Cathy looked at him. She was covered in Will’s blood. ‘Is it over, Jake?’
He nodded. ‘Yes, it’s over. We might finally be able to start living our lives again.’
‘What about Will?’
‘He’ll be fine. He’s probably going for the sympathy card. How many times have we had to watch him fretting over Annie? He’s probably getting his own back.’
Jake winked at her. Even though his stomach was a bag of nerves, he wouldn’t let her see just how scared he was for his friend. ‘Are you coming to the hospital?’
‘Not yet. I’d better wait for the troops to come and clear up this big, bloody mess we’ve made. I can’t leave Kav on his own to deal with it all. He’ll want to go to the hospital to see how Will is as soon as he can.’
‘Thanks, boss. I don’t know what we’d have done without you.’
She laughed. ‘Probably exactly the bloody same. You lot are giving me stomach ulcers, I’m telling you now. I want a nice peaceful life after this is all over. Try and get that into Annie’s head, will you, Jake?’
Kav walked outside. He wrapped an arm around her waist.
‘Now can you wonder why I was so desperate to ship her up to you? I was hoping that she wouldn’t get into too much trouble up here. Sorry about that.’
‘You crafty old bugger. Yes, I do understand, but I’ll tell you something; there’s something about Annie we all love, including the local psychos, and if you hadn’t sent her to me I wouldn’t have found out that you might just be the man of my dreams.’

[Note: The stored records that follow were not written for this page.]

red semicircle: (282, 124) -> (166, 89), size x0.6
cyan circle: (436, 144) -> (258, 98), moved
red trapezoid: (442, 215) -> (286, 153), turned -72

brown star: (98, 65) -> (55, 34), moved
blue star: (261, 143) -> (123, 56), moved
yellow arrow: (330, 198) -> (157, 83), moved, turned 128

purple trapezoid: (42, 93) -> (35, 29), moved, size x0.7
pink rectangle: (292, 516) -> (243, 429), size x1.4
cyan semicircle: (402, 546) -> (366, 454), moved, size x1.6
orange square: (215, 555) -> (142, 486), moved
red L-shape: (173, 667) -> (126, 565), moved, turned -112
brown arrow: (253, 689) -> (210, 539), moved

Jake clapped. ‘Aw, I love a good love story. Right, I’m off. I want to make sure Will doesn’t flake out and leave me to deal with Annie on my own for the rest of my life. I love her, but I don’t need this much stress every few months.’
He winked at them and got into his car, switching on the blue lights so he could catch up with the ambulance. In fact, he’d give the bloody thing an escort to the hospital to make sure they all got there in one piece at the same time.
31 December 1931
It had been a whole year since Joe had gone into the cellar and never come back out. Martha had grown up more in the last twelve months than any young girl her age should have to. She had been watching for the monster, but that day in June had been the last she had seen of it.

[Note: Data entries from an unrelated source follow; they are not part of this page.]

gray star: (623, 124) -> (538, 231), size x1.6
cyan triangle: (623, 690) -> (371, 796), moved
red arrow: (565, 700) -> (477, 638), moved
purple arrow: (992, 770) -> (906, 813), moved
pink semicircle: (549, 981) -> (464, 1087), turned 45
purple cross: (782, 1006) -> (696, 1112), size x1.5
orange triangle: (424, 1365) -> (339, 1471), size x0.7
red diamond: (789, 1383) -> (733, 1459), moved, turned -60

The next day in the kitchen she’d heard Mary gossiping to Lucy about someone falling into the lake. No one could find the body, even though it hadn’t been long before the alarm had been raised. Martha didn’t say anything to them, but she knew they never would find the body of whoever had been so unfortunate. The body had been dragged through the maze of tunnels and sewers to wherever the monster lived and slept. Martha hoped, no prayed, that whatever it was had gone to sleep for a very long time like Arthur had told her.

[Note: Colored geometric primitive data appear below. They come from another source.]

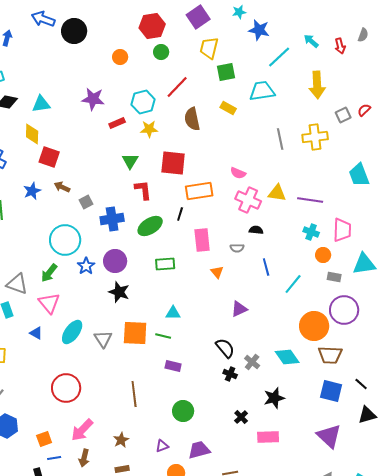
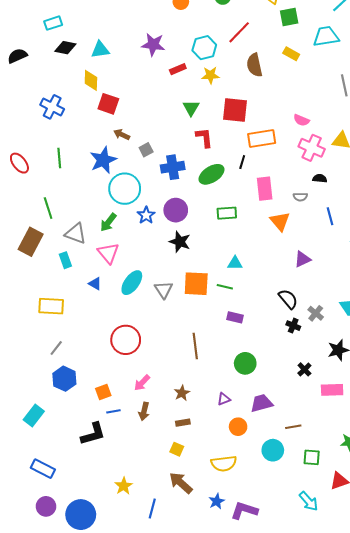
blue star: (32, 191) -> (103, 160), moved, size x1.5
orange triangle: (217, 272) -> (280, 221), size x1.5
pink arrow: (82, 430) -> (142, 383), size x0.7

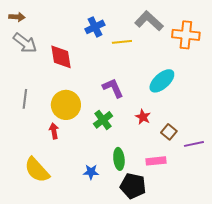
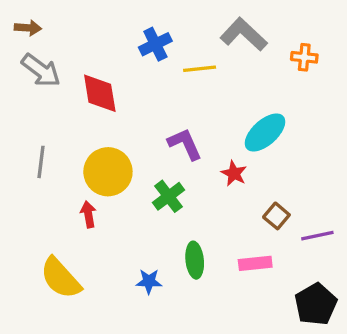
orange cross: (186, 35) -> (304, 57), size x0.6
red star: (143, 117) -> (234, 173), moved
black pentagon: (133, 186) -> (316, 304), moved, turned 30

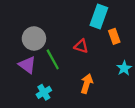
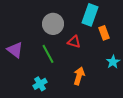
gray circle: (34, 38) -> (53, 24), moved
purple triangle: (27, 65) -> (15, 50), moved

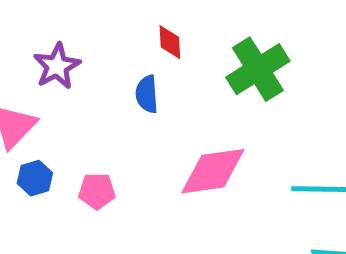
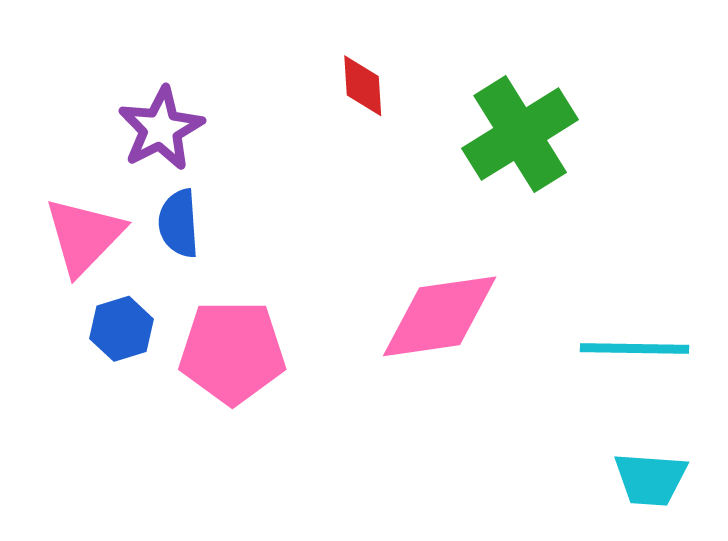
blue semicircle: (147, 94) -> (179, 223), moved
pink pentagon: (97, 191) -> (232, 352), size x1.6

Each night she would creep down and listen at the cellar door to see if she could hear it scurrying around on the cold, limestone floor, its sharp claws clickety-clacking as it tried its best to get into the house. The first few times, Martha had heard nothing but the pounding of her heart as the blood rushed around her body; the fear had been so strong. But when she listened night after night and there was nothing but silence, no scratching and no tinkling of the jack-in-the-box, she began to feel braver. She knew that the monster thing would kill her if it got the chance, but a part of her had died the night Joe had gone anyway, and she wondered if it would be so bad. At least she would be back with Joe and they could play together again. No child should have to feel as lonely as she had done this last year.